You might also try letting your prints dry until the print surface is dry, but the back is ever-so-slightly damp, then sandwiching the print between archival matboard and pressing with a book until dry. The prints will dry flat. I've never had a problem corner mounting them with an overmat.
This a method I use often for flattening fiber prints...it was taught to me by a master printer here in Prague...it is however rather labour intensive and finicky...and perhaps not all that practical
Step1. Take (wet) final print and place on flat clean surface face up.
Step2. Using a blotter remove excess water from print surface...turn print over and do the same to the backside.
Step3.allow print to air dry on a mesh screen just to the point when the print has a tacky feel to it.
Step4. Place Print flat onto a piece of plate glass ensuring that the print is absolutely flat on the glasss.
Step5. Using 3cm wide brown acid free paper tape, (they call it framers tape here...dont know what it is in other parts of the world) create a paper frame on the print with 1cm covering the each side of the print and 2cm overlapped onto the glass sheet...how you devise to make the tape straight is up to you.
Step6. let the print "Cure" on the glass sheet for at 24 hours but as long as 48 hours.
Step7. After the "curing time" cut free the print with an box cutter and trim the print inside the tape.
The print will be flatter than you have ever experienced before and will remain that way, unless exposed to high humidity for extended periods.
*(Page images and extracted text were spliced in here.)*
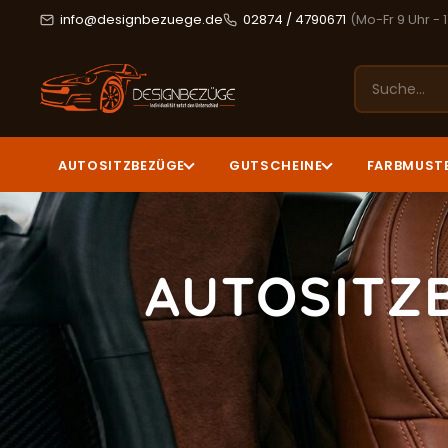
info@designbezuege.de
02874 / 4790671
(Mo-Fr 9 Uhr - 
AUTOSITZBEZÜGE
GUTSCHEINE
FARBMUST
AUTOSITZ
The print will, however, loose some of its gloss if it is a glossy surface...it will become more of a luster...matte surface will be unchanged.
I have made a rack with room for 10 sheets of 16x20 glass, so I can cure up to 10 prints per 24 hour period...I even exhibited a set of prints with the brown framers tape still on the print...kind of gave it an organic feel.
Its definately not for someon who needs to crank out prints, it does work very well, apart from the change of paper surface with glossy papers...I dont like high gloss anyway so its perfect for me.